I consider using a Geforce GT 610 for CUDA, can you tell me how to choose the suitable CUDA version?

On Windows, install the latest version, on Linux this might depend on your Distro. GT 610 supports CUDA 2.1, MR requires 2+

natowi avatar Sep 27 '19 09:09 natowi

I am on Linux, what decides which version is optimal? I am on KaOS, that is a rolling distribution.

So, does HiP negligible the version differences between CUDA and the different NVidia hardware?

Could or should we replace CUDA entirely with it or is the overhead to big?

ShalokShalom avatar Sep 27 '19 10:09 ShalokShalom

@ShalokShalom With HiP we can compile two versions of Meshroom: for CUDA and AMD GPUs. For CUDA users nothing changes. (https://kaosx.us/docs/nvidia/ But you won´t get far with a 1GB GT 610)

natowi avatar Sep 27 '19 10:09 natowi

We have to wait for HiP to support cudaMemcpy2DFromArray. Then we can add AMD support for AV/MR and try HiPCL.

natowi avatar Sep 27 '19 10:09 natowi

@natowi But you won´t get far with a 1GB GT 610)

If Meshroom would allow parallel computation for nodes where both CPU and GPU could for example do feature extraction.
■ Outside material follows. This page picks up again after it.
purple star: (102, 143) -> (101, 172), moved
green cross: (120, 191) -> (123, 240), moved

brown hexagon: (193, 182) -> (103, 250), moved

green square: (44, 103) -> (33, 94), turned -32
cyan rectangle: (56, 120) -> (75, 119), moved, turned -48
Any additional computing resource could help. It depends on how much overhead the GPU would give in compare to a (faster) decent CPU but I would still see the potential for independent computation tasks.

skinkie avatar Sep 27 '19 12:09 skinkie

looks like hip supports now cudaMemcpy2DFromArray any progress on this?
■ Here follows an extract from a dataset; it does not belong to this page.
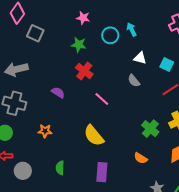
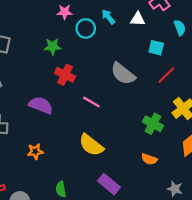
pink star: (83, 18) -> (65, 12), moved
white triangle: (140, 58) -> (138, 19), moved
gray semicircle: (134, 81) -> (123, 74), size x1.6
purple semicircle: (58, 93) -> (41, 105), size x1.5
purple rectangle: (102, 172) -> (109, 184), turned -42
arpu avatar Nov 16 '19 01:11 arpu

@skinkie see https://github.com/alicevision/meshroom/issues/175

@arpu Yes, all CUDA functions are now supported by HiP and I was able to convert the code to HiP using the conversion tool (read here for details). The only thing left is to write a new cmake file that includes HiP and supports both CUDA and AMD compilation and the different platforms. Here is the Meshroom PopSift plugin I used for testing. At the moment I don´t have the time to figure out how to rewrite the cmake file, but I think @ShalokShalom wanted to look into this. You are welcome to do so as well.

natowi avatar Nov 16 '19 10:11 natowi

One question is very critical, I think: Will we ship two versions?
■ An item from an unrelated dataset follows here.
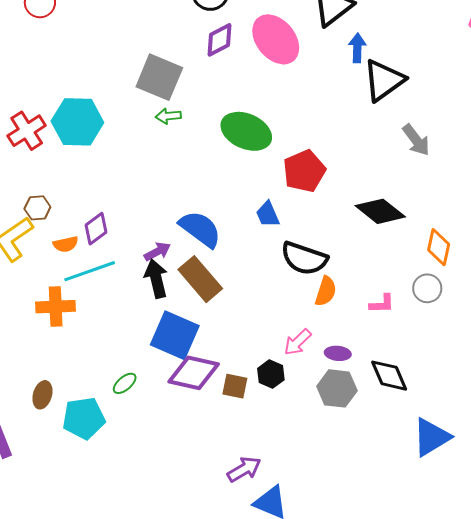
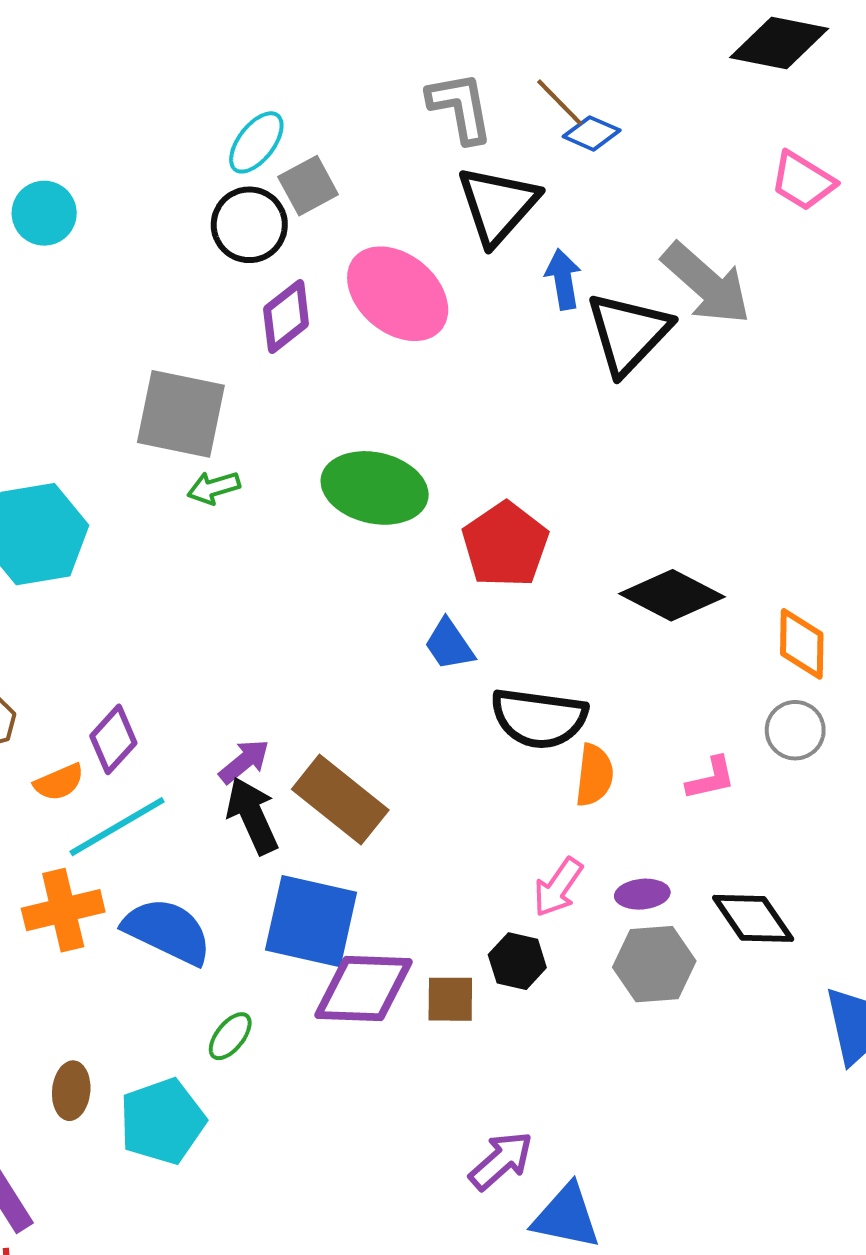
gray arrow: (416, 140) -> (706, 284), moved, size x1.4
blue semicircle: (200, 229) -> (167, 931), moved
Linux distributions do their packaging themselves and we could benefit enormously by finding someone who is willing to maintain Alice for their userbase since that could result in new developers and funding.

2 versions, one for CUDA and one for HIP is something they will never do.

ShalokShalom avatar Nov 19 '19 07:11 ShalokShalom

@ShalokShalom from the HiP code we can compile both CUDA and AMD versions. Similar to the parameter target platform/os in the cmake, CUDA or AMD can be defined. So depending on the compiler parameters we can define the versions (OS+cuda/amd). So once we can compile all supported plattforms from our hipified code, we can create a PR to use HiP instead of CUDA code by default in the official repo.

natowi avatar Nov 19 '19 08:11 natowi

Any idea how long that approximately takes? I feel like a child just before Christmas eve :D

PickUpYaAmmo avatar Nov 25 '19 07:11 PickUpYaAmmo

@PickUpYaAmmo I will take another look at this over the winter holidays.

natowi avatar Nov 25 '19 08:11 natowi

yay iim excited fr this i been following these threads for a while now i'm excited this finally happening! thank you guys so much! any idea of a "guesstimate" when we may see the first release ?

BootySmack avatar Dec 15 '19 19:12 BootySmack

Is ROCm not an AMD alternative for CUDA? Someone else mentioned using HIP to convert CUDA for TensorFlow work, but AMD has been supporting TensorFlow with ROCm, albeit, ROCm support is still a bit rough atm and perhaps not as accessible as OpenCL.

There's also third party libs like ArrayFire which are a bit more limited in functionality afaik, but abstract OpenCL/CUDA under a single API and creates JIT compiled kernels, not sure how appropriate it is for this project but it's meant to do a pretty good job at compute workloads and optimizing them, is written in C++ too like this project, so it may be preferable to maintaining/developing OpenCL/CUDA code directly?

polarathene avatar Dec 23 '19 05:12 polarathene

It might need some refactoring, but shouldn't it be possible to simply support both code paths and use some logic to decide which one to use based on some condition (availablity of hardware or configuration of some kind)? This would not require a second package for different hardware.